U.S. Sen. Charles Schumer, D-N.Y., visits Synergy in Covington, Wyoming County, in November. At left is Lauren Toretta, vice president of CH4 Biogas, and at right, John Noble, an owner of Synergy Dairy. / Photo provided by Sen. Charles Schumer’s Office
Bio-energy project to meet deadline
Diana Louise Carter for Democrat and Chronicle: COVINGTON — It's a happy New Year after all for Synergy LLC, a multi-million dollar biodigester that was facing the loss of critical federal energy tax credits if it wasn't up and running by year's end.
"We're in the middle of start-up right now," said Paul Toretta, CEO of CH4 Biogas, the operator of the Synergy biodigester. "National Grid has a person waiting at the substation.

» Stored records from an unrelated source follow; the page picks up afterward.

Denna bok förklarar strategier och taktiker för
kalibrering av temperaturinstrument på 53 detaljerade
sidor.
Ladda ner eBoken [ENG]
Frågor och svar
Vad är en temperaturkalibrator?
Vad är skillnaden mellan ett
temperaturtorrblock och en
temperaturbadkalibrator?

We're going to make it."
The Synergy LLC project in this Wyoming County town had been in jeopardy because National Grid told the project's owners in the fall that it would be unable to complete hook-up to the power lines until March, delaying startup.
Sen. Charles E. Schumer intervened in November, urging the multi-national energy company to cooperate so the project wouldn't miss its deadline for tax credits, causing it to fail.

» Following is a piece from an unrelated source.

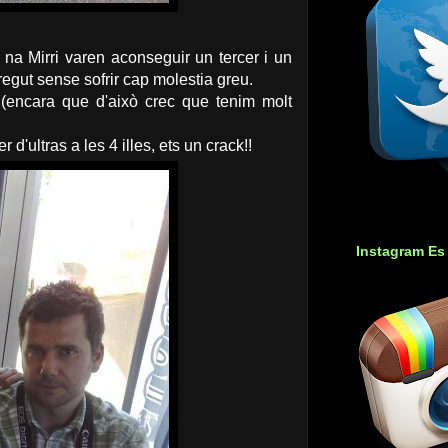
na Mirri varen aconseguir un tercer i un
regut sense sofrir cap molestia greu.
(encara que d'això crec que tenim molt
'ultras a les 4 illes, ets un crack!!
Instagram Es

"I'm thrilled National Grid has heeded the call and that the project is back on track to be connected to the grid by the end of the week," Schumer said in a prepared statement. "When I visited the site last month, the potential for biodigesters was plain as day, and I'm going to do everything I can to keep supporting this project in Covington, and future projects throughout the state."

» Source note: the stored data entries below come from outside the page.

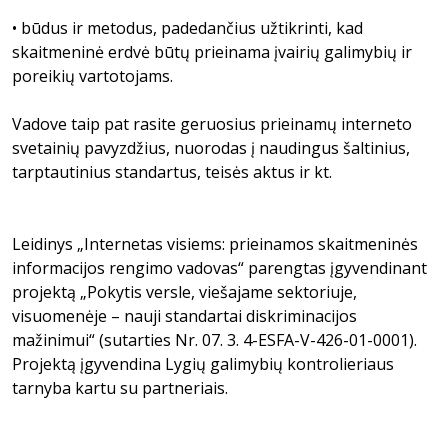
• būdus ir metodus, padedančius užtikrinti, kad
skaitmeninė erdvė būtų prieinama įvairių galimybių ir
poreikių vartotojams.
Vadove taip pat rasite geruosius prieinamų interneto
svetainių pavyzdžius, nuorodas į naudingus šaltinius,
tarptautinius standartus, teisės aktus ir kt.
Leidinys „Internetas visiems: prieinamos skaitmeninės
informacijos rengimo vadovas“ parengtas įgyvendinant
projektą „Pokytis versle, viešajame sektoriuje,
visuomenėje – nauji standartai diskriminacijos
mažinimui“ (sutarties Nr. 07. 3. 4-ESFA-V-426-01-0001).
Projektą įgyvendina Lygių galimybių kontrolieriaus
tarnyba kartu su partneriais.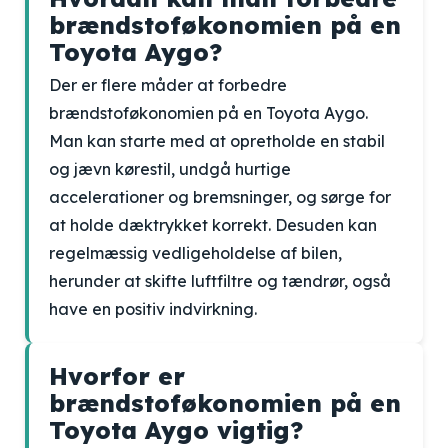
brændstoføkonomien på en
Toyota Aygo?
Der er flere måder at forbedre
brændstoføkonomien på en Toyota Aygo.
Man kan starte med at opretholde en stabil
og jævn kørestil, undgå hurtige
accelerationer og bremsninger, og sørge for
at holde dæktrykket korrekt. Desuden kan
regelmæssig vedligeholdelse af bilen,
herunder at skifte luftfiltre og tændrør, også
have en positiv indvirkning.
Hvorfor er
brændstoføkonomien på en
Toyota Aygo vigtig?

The project has to produce energy by the end of 2011 in order to qualify for $2.8 million in renewable energy credits.
The project's costs had been $5 million by the end of November.
At least two other projects were endangered, too, if this one didn't go through, explained Toretta. CH4 is working on similar projects elsewhere in Wyoming County and the North Country, he said, and the company's funders had questioned whether CH4 would be able to deliver.
"The problem always is you have to produce. You've got to hit your dates, ... make your mortgage payments," Toretta said.
The 1.4-megawatt plant would be the largest on-farm biodigester in the state once it's fully operational.
It digests a combination of manure and food wastes to produce methane, a gas that is burned to run a generator to produce electricity.
Regional economic development experts have identified development of alternate energy sources as a key economic driver for the Finger Lakes region.